Einstein’s model is dependable with the surveillance that the electrons were emitted instantaneously when the light was shone on the metal and that the concentration of the light made no dissimilarity to the utmost kinetic energy of the emitted electrons.
Explanations of different characteristics of the photoelectric effect with the help of the Einstein equation (Results obtained by photo-electric action) are given below:
(a) According to this theory, and radiation is the summation of the innumerable photons, the energy of each photon is ‘hv’. So, as the intensity of light increases, a number of photons also increases and hence photoelectric current also increases. But if the frequency of the incident light remains unchanged, then the energy of the photon does not increase, rather the velocity and kinetic energy of the photon remain unchanged. So, quantum theory is in conformity with the experimental result.
(b) We know, W0 = hv0, is a constant quantity.

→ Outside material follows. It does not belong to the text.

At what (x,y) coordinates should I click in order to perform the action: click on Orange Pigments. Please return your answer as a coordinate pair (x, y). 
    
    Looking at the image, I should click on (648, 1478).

So from Einstein’s theory, it is seen that the kinetic energy of the electron is directly proportional to the frequency of the incident light.
(c) According to this theory, when a photon collides with an electron the absorbed energy by the electron is not distributed to other electrons. So, in this collision energy is conserved i.e., it is an elastic collision. Again, inelastic collision energy transfer takes place instantaneously. So, an incidence of the rays of light and the emission of electrons occur simultaneously.

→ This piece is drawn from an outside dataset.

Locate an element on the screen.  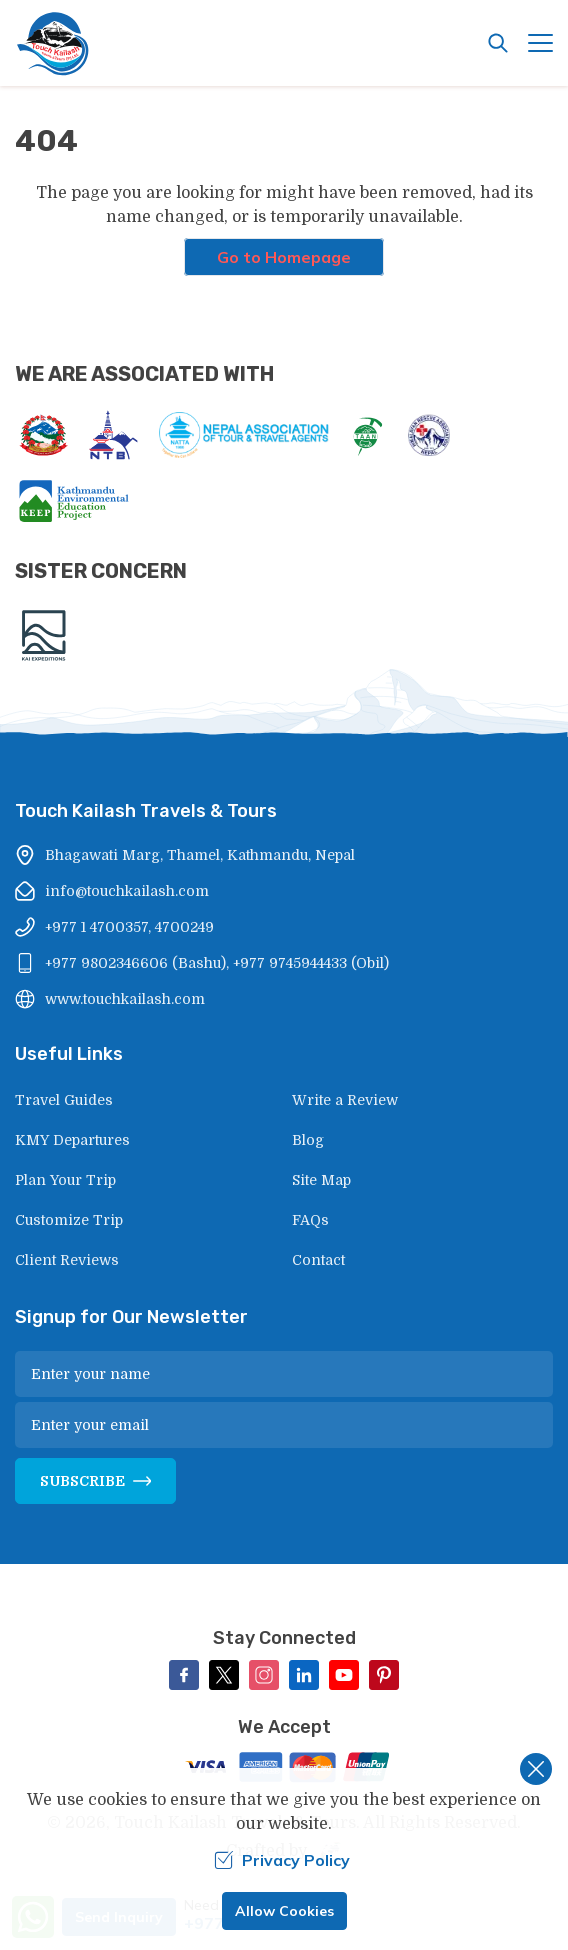 Customize Trip is located at coordinates (69, 1220).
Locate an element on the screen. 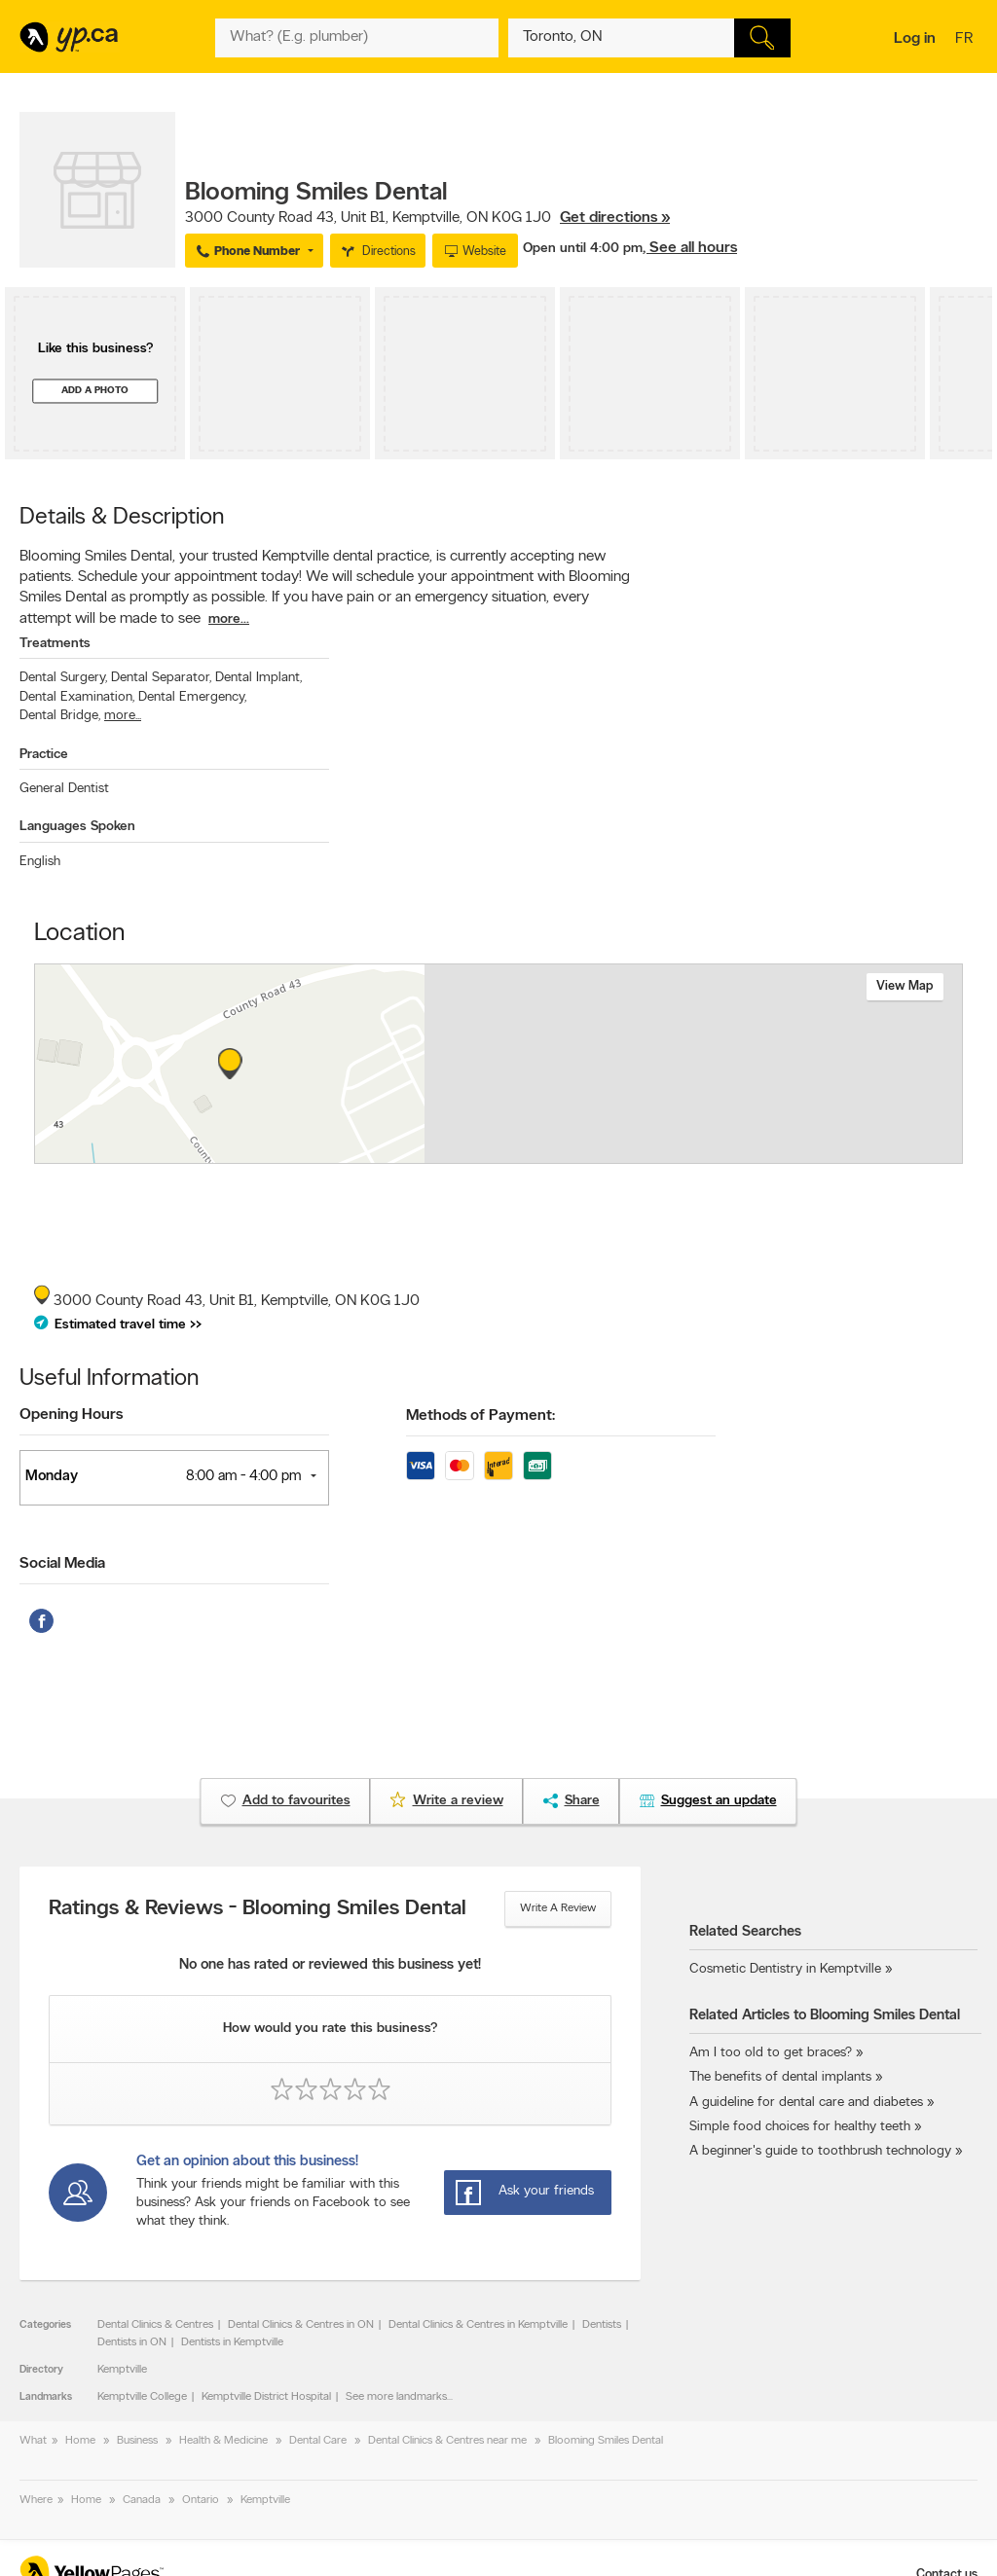  English is located at coordinates (39, 861).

(d) As the frequency of light gradually decreases, the velocity of the electron decreases as well and for a minimum frequency u0 the velocity becomes zero. Hence the photoelectron emits. So, for each metal, there exists a minimum frequency which is called threshold frequency. It is denoted by v0. So, quantum theory can explain elaborately the photoelectric effect.

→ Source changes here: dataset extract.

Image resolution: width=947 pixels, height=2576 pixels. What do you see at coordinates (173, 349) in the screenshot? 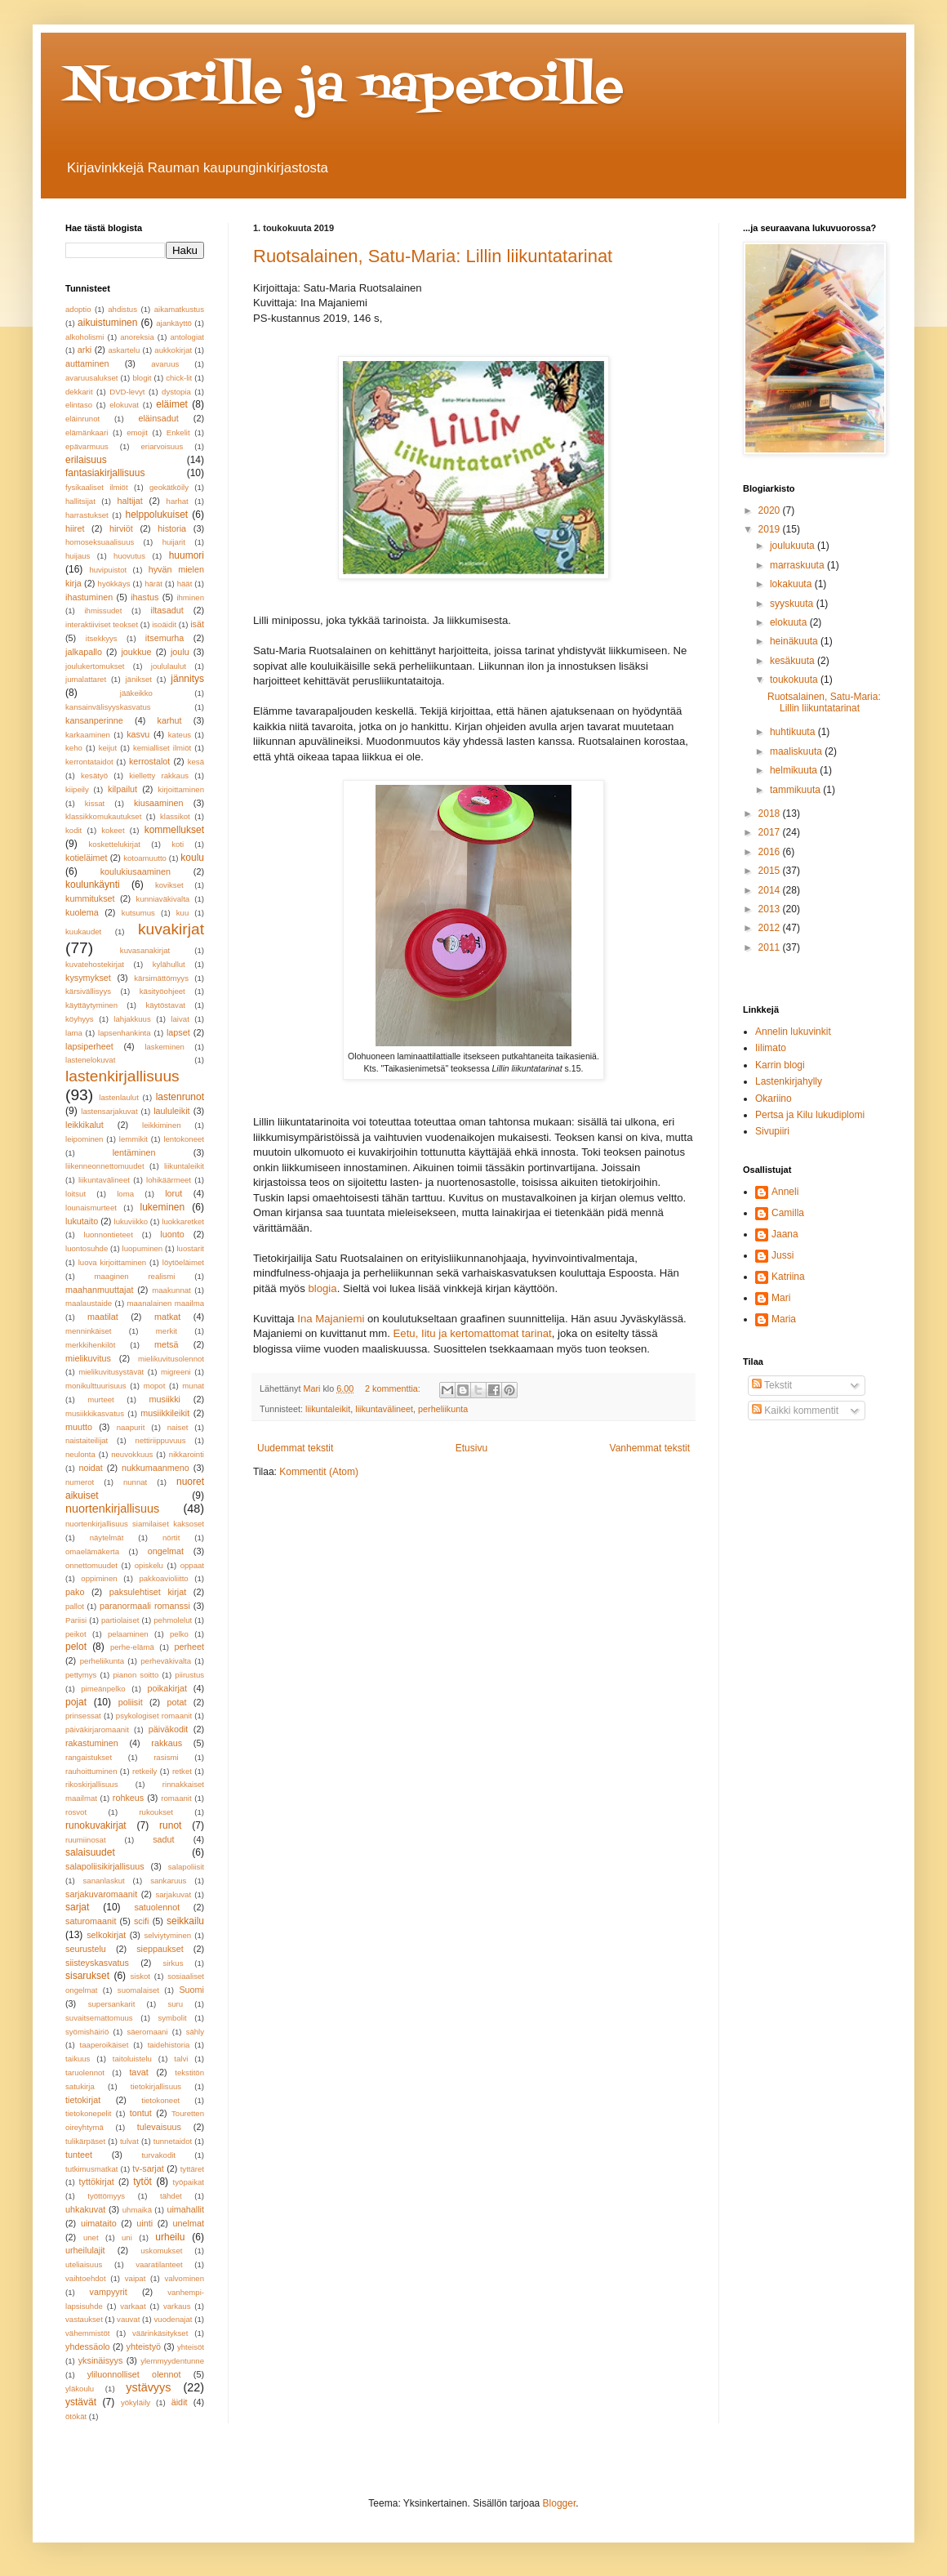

As the frequency increases further than the entrance, the ejected electrons basically shift faster. An augment in the concentration of incoming light that is above the threshold occurrence causes the number of electrons that are ejected to increase, but they do not travel any faster. Einstein proposed that light consisted of quanta, which we call photons. The photoelectric effect is applied in devices called photoelectric cells, which are usually found in everyday items such as a calculator which uses the energy of light to produce electricity.
Characteristics of the photoelectric effect –
- For a given metal and frequency of occurrence radiation, the number of photoelectrons turned out per second is straight proportional to the concentration of confrontation radiation.
- The utmost kinetic energy of the emitted photoelectron is autonomous of the concentration of confrontation radiations.
- Light has properties of both a wave and a particle.
- Emission of photoelectrons is instantaneous
- The photoelectric effect is formed by light prominent metal and dislodging electrons from the exterior of the metal.